Decided: November 29, 1973.
BOROUGH OF CRESSKILL, PETITIONER-APPELLANT,
NORTHERN VALLEY EVANGELICAL FREE CHURCH, RESPONDENT-RESPONDENT
Leonard, Allcorn and Crahay. The opinion of the court was delivered by Allcorn, J.A.D.
[125 NJSuper Page 586]
The pertinent portion of N.J.S.A. 54:4-3.6 exempts "the buildings, not exceeding 2, actually occupied as a parsonage by the officiating clergymen of any religious corporation * * *" It has been stipulated between the parties that the building in question was occupied by the youth director of the church and his wife. The respondent concedes that the youth director was a seminary student and had not been ordained as a minister.

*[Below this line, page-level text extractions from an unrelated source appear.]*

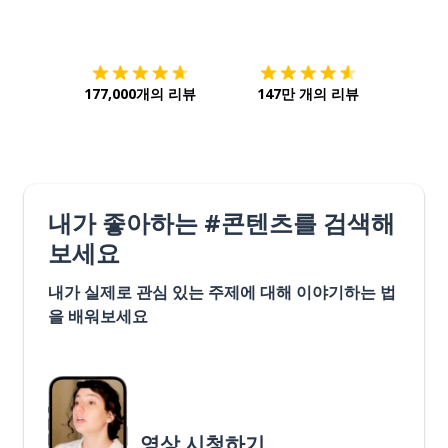
다운로드하기
앱 스토어
시작하
177,000개의 리뷰
147만 개의 리뷰
내가 좋아하는 #콘텐츠를 검색해
보세요
내가 실제로 관심 있는 주제에 대해 이야기하는 법
을 배워보세요
영상 시청하기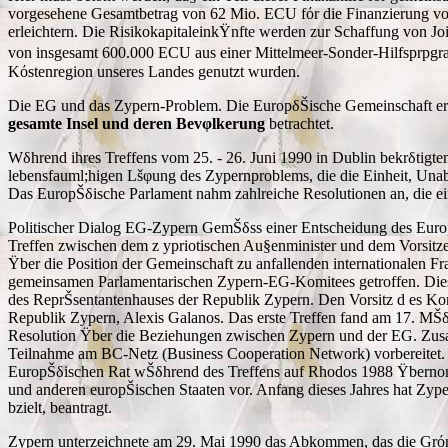
vorgesehene Gesamtbetrag von 62 Mio. ECU fόr die Finanzierung von
erleichtern. Die RisikokapitaleinkŸnfte werden zur Schaffung von Jo
von insgesamt 600.000 ECU aus einer Mittelmeer-Sonder-Hilfsprpgr
Kόstenregion unseres Landes genutzt wurden.
Die EG und das Zypern-Problem. Die EuropδŠische Gemeinschaft erkl
gesamte Insel und deren Bevφlkerung
betrachtet.
Wδhrend ihres Treffens vom 25. - 26. Juni 1990 in Dublin bekrδtigt
lebensfauml;higen Lšφung des Zypernproblems, die die Einheit, Unabh&
Das EuropŠδische Parlament nahm zahlreiche Resolutionen an, die e
Politischer Dialog EG-Zypern GemŠδss einer Entscheidung des EuropŠ
Treffen zwischen dem z ypriotischen Au§enminister und dem Vorsi
Ÿber die Position der Gemeinschaft zu anfallenden internationalen
gemeinsamen Parlamentarischen Zypern-EG-Komitees getroffen. Diese
des ReprŠsentantenhauses der Republik Zypern. Den Vorsitz d es Kom
Republik Zypern, Alexis Galanos. Das erste Treffen fand am 17. MŠδr
Resolution Ÿber die Beziehungen zwischen Zypern und der EG. Zus
Teilnahme am BC-Netz (Business Cooperation Network) vorbereitet.
EuropŠδischen Rat wŠδhrend des Treffens auf Rhodos 1988 Ÿbernom
und anderen europŠischen Staaten vor. Anfang dieses Jahres hat Zyp
bzielt, beantragt.
Zypern unterzeichnete am 29. Mai 1990 das Abkommen, das die Grόnd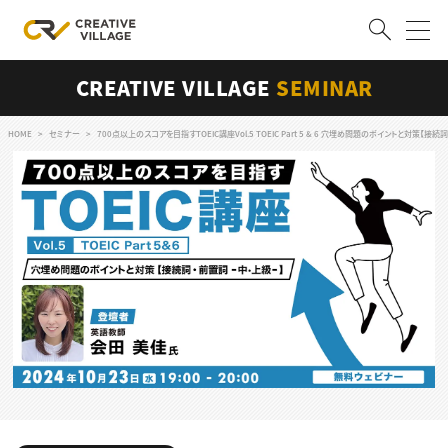
CREATIVE VILLAGE
SEMINAR
ACCOUNT
ログイン
会員登録
HOME
セミナー
700点以上のスコアを目指すTOEIC講座Vol.5 TOEIC Part 5 & 6 穴埋め問題のポイントと対策【接続
RECRUIT
クリエイター求人を探す
CREATIVE JOB求人検索
特集求人
採用説明会
転職支援サービス
CONTENTS
スキルアップしたい！
スキルアップしたい！ トップ
デザイン
TOP Creator’s コラム
プログラミング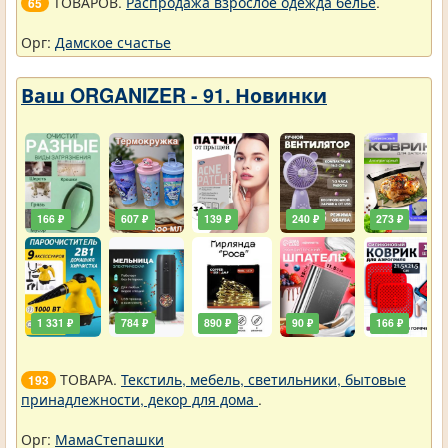
ТОВАРОВ.
Распродажа взрослое одежда белье
.
65
Орг:
Дамское счастье
Ваш ORGANIZER - 91. Новинки
166 ₽
607 ₽
139 ₽
240 ₽
273 ₽
1 331 ₽
784 ₽
890 ₽
90 ₽
166 ₽
ТОВАРА.
Текстиль, мебель, светильники, бытовые
193
принадлежности, декор для дома
.
Орг:
МамаСтепашки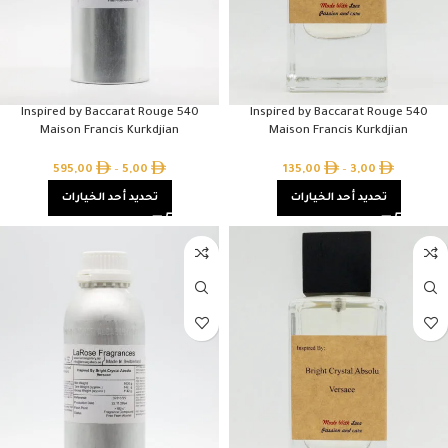
Inspired by Baccarat Rouge 540
Inspired by Baccarat Rouge 540
Maison Francis Kurkdjian
Maison Francis Kurkdjian
595,00
–
5,00
135,00
–
3,00
تحديد أحد الخيارات
تحديد أحد الخيارات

In our view, the youth director of a church who is not an ordained minister is not one of the "officiating clergymen" of the religious corporation which employs him, within the meaning of those terms in the context of the statute. Webster defines "clergyman" as, "a member of the clergy: an ordained minister: a man regularly authorized to preach the gospel and administer its ordinances: one in holy orders"; and "clergy" as, "the body of men and women duly ordained to the service of God in the Christian church: the body of ordained ministers: clergymen and clergywomen." Webster's Third New International Dictionary (1966). The property having been occupied by a person who was not a clergyman, officiating or otherwise, it is not entitled to an exemption as a parsonage. Compare In re Murtha, 115 N.J. Super. 380, 385 (App. Div. 1971), certif. den. 59 N.J. 239 (1971).
The respondent asserts that, in addition to its use as the residence of the youth director and his family, the building
[125 NJSuper Page 587]
was utilized also in the general religious work of the church as a meeting place for Sunday school classes and various youth activities, among others. Quite aside from the fact that the record contains no evidence with respect to such use, and assuming the use of the building for the stated purposes, it is of no aid to the respondent. In order to qualify for an exemption as property used for religious worship or religious purposes, the property must be used "exclusively" for such purposes. N.J.S.A. 54:4-3.6. A building that is used in the religious work of a church and which is additionally utilized as the residence of an employee of the religious corporation (other than one of the officiating clergymen), quite obviously is not being devoted exclusively to religious purposes in the ongoing work of the church.
Accordingly, the judgment of the Division of Tax Appeals is reversed, and the assessment against the property in question for the year 1970 is reinstated, in the amounts of $9,300 on the land and $15,700 on the building, for a total assessment of $25,000.